From the search terms bar, search porte- monnaie. Nothing found.

Example Project

Minimal example on the dev instance

What is the current bug behavior?

porte- monnaie highlighted from the doc modal has a count of 0 occurrences.
portemonnaie selected from the search bar has a count of 1.
Searching among already selected terms with hyphen will not give expected results.
- porte- monnaie from the search bar yields no result.
- porte-monnaie yields no result.
- porte monnaie (with two spaces) returns porte monnaie with a count of 0.
There is no term highlighted in the document view.

What is the expected correct behavior?

We should be able to select the terme porte-monnaie from the document with the highlight.
The term should have an occurrences count of 1.
It should be highlighted in green in the document view.
It should be searchable. When already selected searching porte-monnaie should yield one result in one document.
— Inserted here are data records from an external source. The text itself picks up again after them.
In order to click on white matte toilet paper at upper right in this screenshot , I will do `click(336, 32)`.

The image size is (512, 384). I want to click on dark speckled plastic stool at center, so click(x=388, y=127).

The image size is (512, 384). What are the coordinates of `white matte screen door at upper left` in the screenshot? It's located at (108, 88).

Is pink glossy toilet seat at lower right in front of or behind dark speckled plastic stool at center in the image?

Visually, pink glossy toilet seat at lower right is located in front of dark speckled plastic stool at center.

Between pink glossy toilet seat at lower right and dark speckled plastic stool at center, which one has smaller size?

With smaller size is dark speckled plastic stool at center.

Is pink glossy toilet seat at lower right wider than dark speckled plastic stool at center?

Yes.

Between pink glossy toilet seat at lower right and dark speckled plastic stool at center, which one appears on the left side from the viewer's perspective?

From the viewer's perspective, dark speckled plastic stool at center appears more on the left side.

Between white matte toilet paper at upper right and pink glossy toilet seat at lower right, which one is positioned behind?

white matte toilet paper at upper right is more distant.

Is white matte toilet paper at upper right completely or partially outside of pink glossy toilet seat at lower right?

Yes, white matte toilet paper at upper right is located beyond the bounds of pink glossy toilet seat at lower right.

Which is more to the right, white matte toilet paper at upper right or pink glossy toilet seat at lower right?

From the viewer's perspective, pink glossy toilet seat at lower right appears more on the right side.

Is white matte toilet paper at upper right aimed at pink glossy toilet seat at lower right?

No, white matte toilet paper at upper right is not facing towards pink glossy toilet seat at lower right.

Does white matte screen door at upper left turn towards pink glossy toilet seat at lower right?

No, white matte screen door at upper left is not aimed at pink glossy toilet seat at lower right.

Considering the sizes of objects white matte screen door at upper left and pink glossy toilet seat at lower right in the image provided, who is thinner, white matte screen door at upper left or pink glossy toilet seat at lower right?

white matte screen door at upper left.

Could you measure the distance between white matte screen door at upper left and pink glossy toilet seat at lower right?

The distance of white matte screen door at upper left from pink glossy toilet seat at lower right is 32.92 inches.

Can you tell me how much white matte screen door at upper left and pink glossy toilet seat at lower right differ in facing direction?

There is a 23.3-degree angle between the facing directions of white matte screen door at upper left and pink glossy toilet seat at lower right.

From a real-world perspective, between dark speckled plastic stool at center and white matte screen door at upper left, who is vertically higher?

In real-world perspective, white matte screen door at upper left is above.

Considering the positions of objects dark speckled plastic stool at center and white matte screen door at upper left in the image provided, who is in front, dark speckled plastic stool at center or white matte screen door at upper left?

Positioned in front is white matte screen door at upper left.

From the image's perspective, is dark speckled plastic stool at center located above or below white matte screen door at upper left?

Relevant logs and/or screenshots

Tokenization seperate words on the hyphen

ghci> ffmap _terms_label myTerms
[[["words"],["are"],["nice"],[","],["word"],["'s"],["shape"],["as","a"],["porte"],["-"],["monnaie"],["are"],["better"]]]

The function cleanTextForNLP removes hyphens

ghci> cleanTextForNLP "Words are nice but words shaped as a porte-monnaie are better"
"Words are nice but words shaped as a portemonnaie are better"

The function multiterms find the terms. One of those terms is portemonnaie without hyphen. cleanTextForNlp is called before multiterms is applied.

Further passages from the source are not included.